* _Action item_: Lines with the word "Remove" are the answer; copy each of them from the data below.

═══ Records for this exercise ═══

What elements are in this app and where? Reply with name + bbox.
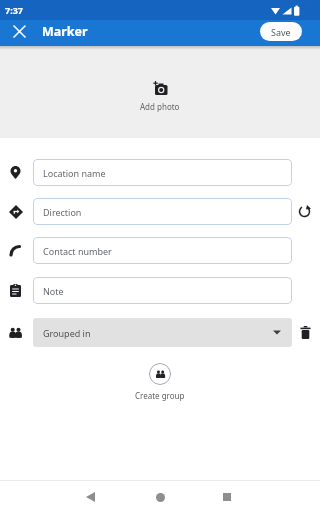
button[interactable]: Note	[33, 277, 292, 304]
button[interactable]: Save	[260, 22, 302, 41]
button[interactable]: Direction	[33, 198, 292, 225]
button[interactable]: Add photo	[140, 81, 180, 112]
button[interactable]	[298, 205, 311, 218]
staticText: 7:37	[5, 4, 23, 16]
staticText: Create group	[135, 390, 185, 401]
button[interactable]	[11, 23, 27, 39]
button[interactable]: Create group	[135, 363, 185, 401]
button[interactable]: Grouped in	[33, 318, 292, 347]
button[interactable]	[300, 326, 311, 339]
staticText: Note	[43, 285, 64, 297]
staticText: Marker	[42, 23, 88, 40]
button[interactable]: Contact number	[33, 237, 292, 264]
staticText: Contact number	[43, 245, 112, 257]
button[interactable]: Location name	[33, 159, 292, 186]
button[interactable]	[219, 489, 235, 505]
staticText: Add photo	[140, 101, 180, 112]
staticText: Grouped in	[43, 327, 91, 339]
staticText: Direction	[43, 206, 82, 218]
staticText: Location name	[43, 167, 106, 179]
button[interactable]	[82, 489, 98, 505]
button[interactable]	[152, 489, 168, 505]
staticText: Save	[271, 26, 291, 38]
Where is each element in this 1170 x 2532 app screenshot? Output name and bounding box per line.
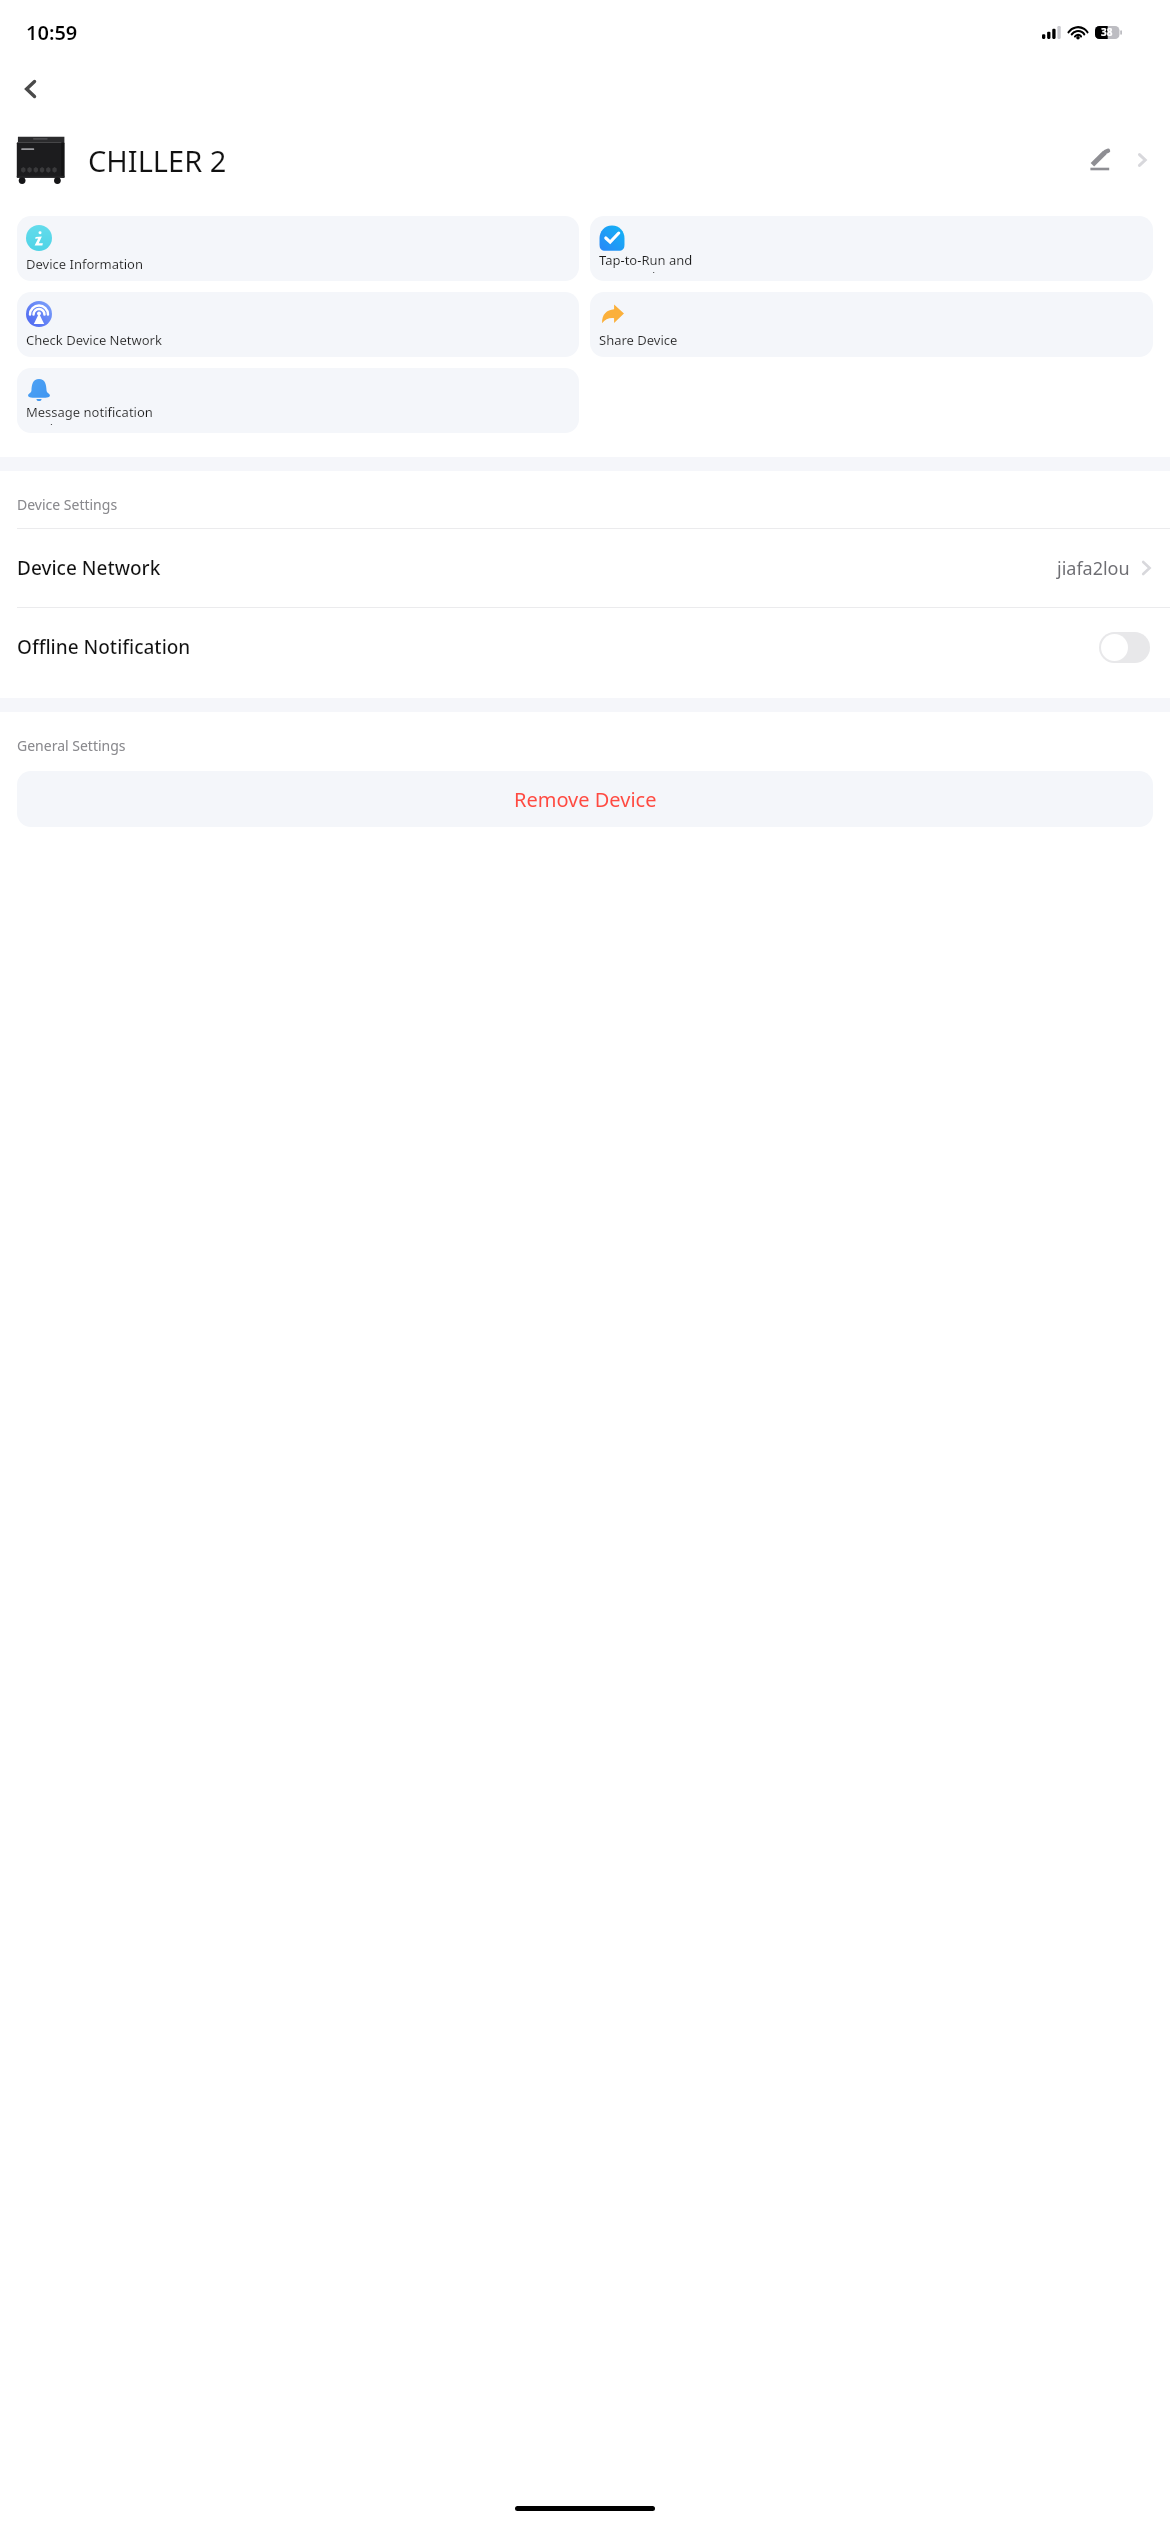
button[interactable]: Offline Notification toggle <box>1099 632 1150 663</box>
staticText: Device Information <box>26 255 144 273</box>
staticText: Message notification Settings <box>26 403 153 425</box>
staticText: Device Settings <box>17 495 118 514</box>
staticText: Share Device <box>599 331 678 349</box>
staticText: 38 <box>1101 25 1113 39</box>
staticText: Tap-to-Run and Automation <box>599 251 693 273</box>
staticText: 10:59 <box>26 19 78 46</box>
staticText: Check Device Network <box>26 331 162 349</box>
staticText: Offline Notification <box>17 634 1099 660</box>
staticText: CHILLER 2 <box>88 141 1078 180</box>
staticText: Device Network <box>17 555 1057 581</box>
button[interactable]: Share Device <box>590 292 1153 357</box>
staticText: General Settings <box>17 736 126 755</box>
button[interactable]: Device Information <box>17 216 579 281</box>
button[interactable]: Device details <box>1122 140 1162 180</box>
button[interactable]: Tap-to-Run and Automation <box>590 216 1153 281</box>
staticText: Remove Device <box>514 786 657 813</box>
button[interactable]: Check Device Network <box>17 292 579 357</box>
button[interactable]: Message notification Settings <box>17 368 579 433</box>
button[interactable]: CHILLER 2 <box>0 130 1170 190</box>
button[interactable]: Back <box>8 66 54 112</box>
button[interactable]: Rename device <box>1078 138 1122 182</box>
button[interactable]: Device Network <box>0 529 1170 607</box>
button[interactable]: Remove Device <box>17 771 1153 827</box>
staticText: jiafa2lou <box>1057 556 1130 581</box>
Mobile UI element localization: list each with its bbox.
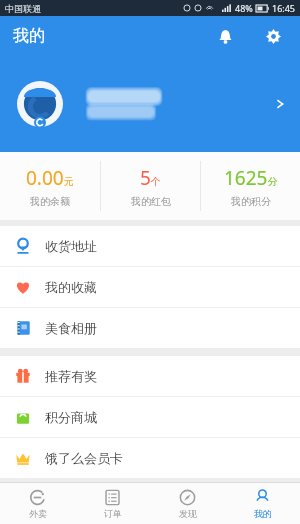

═══

* _Solution_:
staticText: Remove Device <box>514 786 657 813</box>
button[interactable]: Remove Device <box>17 771 1153 827</box>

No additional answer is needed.